1) I used to work in a fast-food ice cream / hamburger / grocery chain. About 12 years ago, that chain started doing breakfast to compete with the other chains. Being in the South, you have to have Biscuits and Gravy (I think it's a law somewhere :) ). Well, we used a mix, made from what I now know to be dehydrated milk, preactivated corn starch, salt, pepper, and a few other things. We would chop up some sausage patties, fill three coffeepots with extremely hot water, and add all this, plus three gravy packets, to a large pot that would fit in a steam kettle. Well, the water came out of the hot water spigot on the coffee machine, usually at about 180°F. I had made a pot of gravy, and in the process of transporting into the steam kettle to keep it warm, I managed to drop the pot. Now, it only dropped a few inches from my hands onto the counter, but, it was enough of a drop to make some gravy splash up and onto my face. OUCH!

2) Always know where your fingers are when you're working with a knife. I was cutting some bread for croutons with a serrated knife, and wasn't paying attention to where my thumb was. I found out really quickly, when I managed to tag the tip of my thumb, removing a little of the thumbnail, and almost sliced the skin off the tip. That one required three stitches.

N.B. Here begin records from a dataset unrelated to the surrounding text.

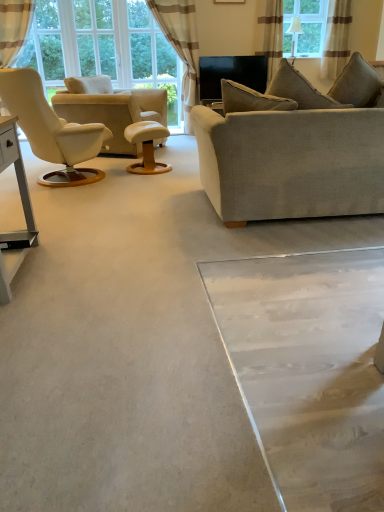 Question: Is clear glass window at upper center in front of or behind textured beige pillow at upper right in the image?

Choices:
 (A) front
 (B) behind

Answer: (B)

Question: Looking at the image, does clear glass window at upper center seem bigger or smaller compared to textured beige pillow at upper right?

Choices:
 (A) big
 (B) small

Answer: (B)

Question: Estimate the real-world distances between objects in this image. Which object is farther from the light gray fabric couch at center?

Choices:
 (A) white wood table at left
 (B) textured beige pillow at upper right
 (C) beige striped curtain at upper center, which appears as the first curtain when viewed from the left
 (D) beige leather chair at left
 (E) brown striped curtain at upper right, the second curtain viewed from the right

Answer: (E)

Question: Which of these objects is positioned closest to the textured beige pillow at upper right?

Choices:
 (A) wooden round table at center
 (B) clear glass window at upper center
 (C) beige leather chair at left
 (D) beige striped curtain at upper center, placed as the third curtain when sorted from right to left
 (E) white wood table at left

Answer: (A) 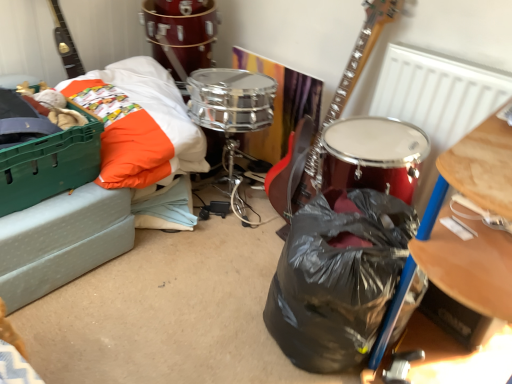 Question: Looking at their shapes, would you say shiny metallic drum at upper center is wider or thinner than black plastic bag at center?

Choices:
 (A) wide
 (B) thin

Answer: (A)

Question: Is point (201, 21) positioned closer to the camera than point (413, 228)?

Choices:
 (A) farther
 (B) closer

Answer: (A)

Question: Which is farther from the green plastic crate at left?

Choices:
 (A) shiny metallic drum at upper center
 (B) black plastic bag at center

Answer: (B)

Question: Which of these objects is positioned farthest from the black plastic bag at center?

Choices:
 (A) shiny metallic drum at upper center
 (B) green plastic crate at left

Answer: (A) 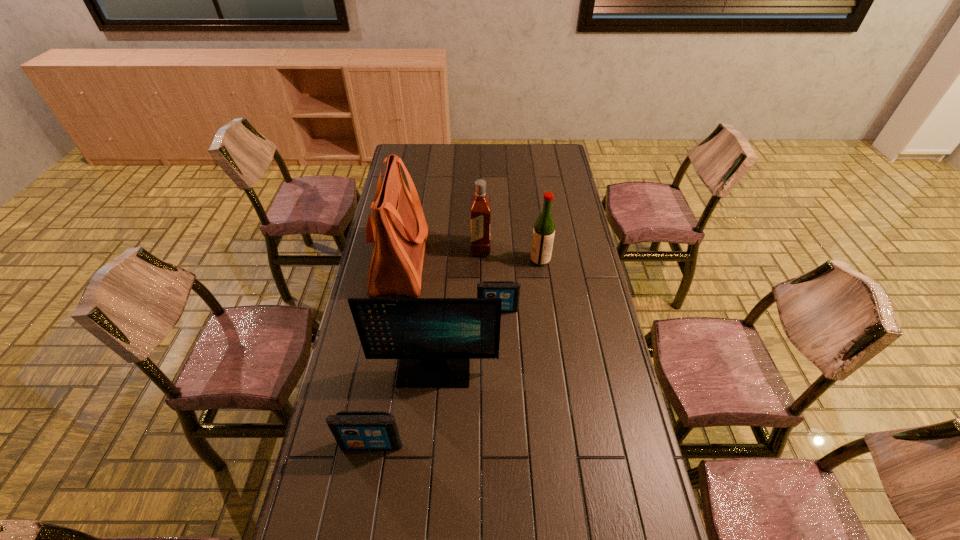 Please point a spot on the right to add another iPod. Please provide its 2D coordinates. Your answer should be formatted as a tuple, i.e. [(x, y)], where the tuple contains the x and y coordinates of a point satisfying the conditions above.

[(579, 222)]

Most cooks are extremely safety-minded. We work with hot, heavy, and extremely sharp equipment. I'm always asking for help with I'm moving a big pan full of boiling water when I'm cooking shrimp or draining cooked pasta. If I notice someone needs something up high, I help. Same if someone else needs help moving a heavy load. We always tell someone when we're behind them, or call out "Hot pan!" when we're moving something hot.

Of course, I've managed to burn myself, and cut myself, so much that small "scratches" and minor first-degree burns rarely get noticed. Of course, I have to be careful with cuts, if they're oozing blood, you've got to keep it bandaged until it heals. And, it seems like I always manage to nick a finger more often than anything else.
 
I remembered another thing. I was making a large pineapple cass. one day for a family thing & I used one of those foil pans. Well, as I was taking the cass. out of the oven, the foil pan bent & spilled hot, sugary pineapple cass down the front of my legs. Luckily I was wearing a long rather loose fitting skirt at the time of it would have been all over my legs. I learned from that to always use a cookie sheet under those pans when cooking in them. They bend really easily when they get hot.
 
Crewsk, maybe you need to ask Santa for a very thick, steel-backed apron.

I've done stupid stuff in the kitchen, but have forgotten most as I've gotten older. The dumbest food thing that scarred me is a marshmallow. How many of you have a scar from a marshmallow? My sister & I used to get out the metal coat hangers and bend 'em for cooking in the big flagstone fireplace Dad had made. Well, there I am, about 8 years old, enjoying my charred mallows, and *pop*! One explodes, leaving a sugary mess on top of my hand. It's tiny now, but that did keep me from "cooking" for a while! After that, we stuck to melting down crayons on the fireplace.